• [WORK ITEM] Exactly as written, write out the lines below from the first to the one containing "from one app.", inclusive. Pictures do not belong in the copy.

Transcribed page contents:

[Start of section]

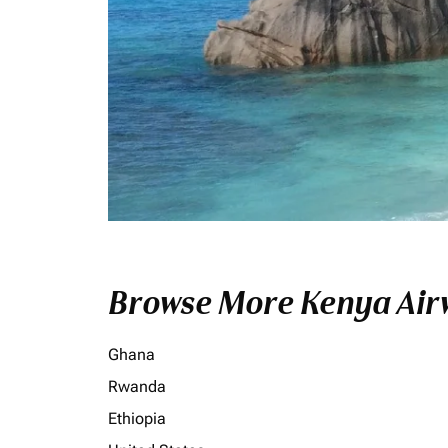
Browse More Kenya Airw
Ghana
Rwanda
Ethiopia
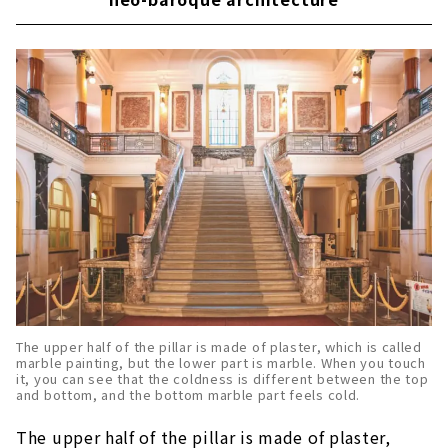
The upper half of the pillar is made of plaster, which is called
marble painting, but the lower part is marble. When you touch
it, you can see that the coldness is different between the top
and bottom, and the bottom marble part feels cold.
The upper half of the pillar is made of plaster,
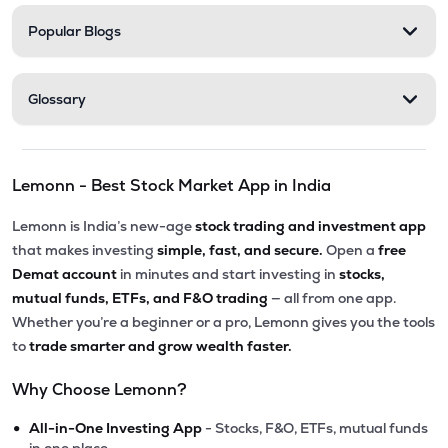
Popular Blogs
Glossary
Lemonn - Best Stock Market App in India
Lemonn is India’s new-age
stock trading and investment app
that makes investing
simple, fast, and secure.
Open a
free
Demat account
in minutes and start investing in
stocks,
mutual funds, ETFs, and F&O trading
— all from one app.
Whether you’re a beginner or a pro, Lemonn gives you the tools
to
trade smarter and grow wealth faster.
Why Choose Lemonn?
•
All-in-One Investing App
- Stocks, F&O, ETFs, mutual funds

[End of section]

• [OUTPUT OF THE TASK]
Browse More Kenya Airw
Ghana
Rwanda
Ethiopia
The upper half of the pillar is made of plaster, which is called
marble painting, but the lower part is marble. When you touch
it, you can see that the coldness is different between the top
and bottom, and the bottom marble part feels cold.
The upper half of the pillar is made of plaster,
Popular Blogs
Glossary
Lemonn - Best Stock Market App in India
Lemonn is India’s new-age
stock trading and investment app
that makes investing
simple, fast, and secure.
Open a
free
Demat account
in minutes and start investing in
stocks,
mutual funds, ETFs, and F&O trading
— all from one app.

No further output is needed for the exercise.